### PROMPT
Needed from the data below: every line from the one with "Czapka zimowa damska – niezbędny" up to and including the one with "pokój tematyczny dla", repeated exactly and with nothing else.

### LISTED RECORDS
####################
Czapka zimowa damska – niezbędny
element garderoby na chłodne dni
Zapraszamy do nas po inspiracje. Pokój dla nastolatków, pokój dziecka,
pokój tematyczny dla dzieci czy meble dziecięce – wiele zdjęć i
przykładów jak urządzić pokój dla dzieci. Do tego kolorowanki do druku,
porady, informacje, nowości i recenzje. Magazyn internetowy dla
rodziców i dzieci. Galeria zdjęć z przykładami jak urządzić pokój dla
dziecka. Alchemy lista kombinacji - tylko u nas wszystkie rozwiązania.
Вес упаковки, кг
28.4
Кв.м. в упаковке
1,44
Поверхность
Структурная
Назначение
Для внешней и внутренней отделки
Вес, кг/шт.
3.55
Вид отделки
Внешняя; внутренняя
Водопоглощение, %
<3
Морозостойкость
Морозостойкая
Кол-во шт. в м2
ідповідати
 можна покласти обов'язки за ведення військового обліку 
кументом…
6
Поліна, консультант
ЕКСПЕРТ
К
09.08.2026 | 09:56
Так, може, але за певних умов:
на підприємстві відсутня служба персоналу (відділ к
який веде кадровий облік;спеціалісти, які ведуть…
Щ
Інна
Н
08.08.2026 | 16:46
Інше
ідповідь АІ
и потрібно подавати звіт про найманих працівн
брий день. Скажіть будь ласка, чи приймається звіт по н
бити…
####################
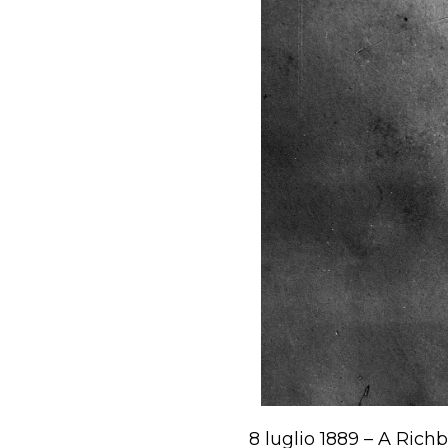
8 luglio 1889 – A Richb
####################
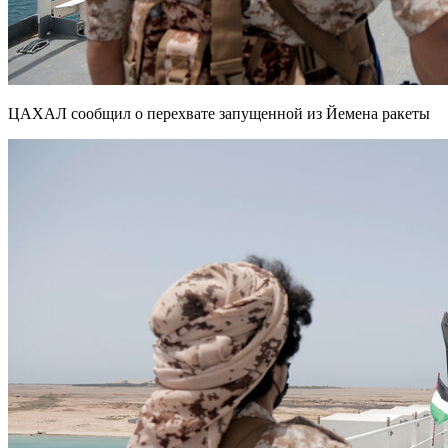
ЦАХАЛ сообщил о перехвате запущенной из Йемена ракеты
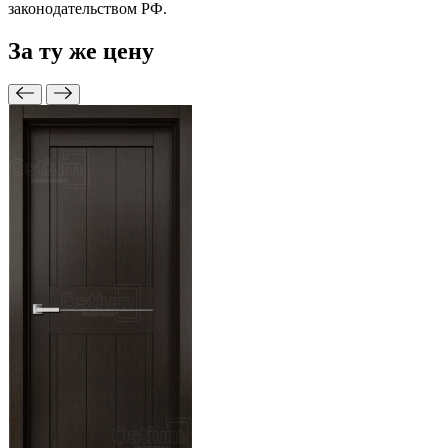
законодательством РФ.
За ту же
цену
####################
### OUTPUT OF THE EXERCISE
Czapka zimowa damska – niezbędny
element garderoby na chłodne dni
Zapraszamy do nas po inspiracje. Pokój dla nastolatków, pokój dziecka,
pokój tematyczny dla dzieci czy meble dziecięce – wiele zdjęć i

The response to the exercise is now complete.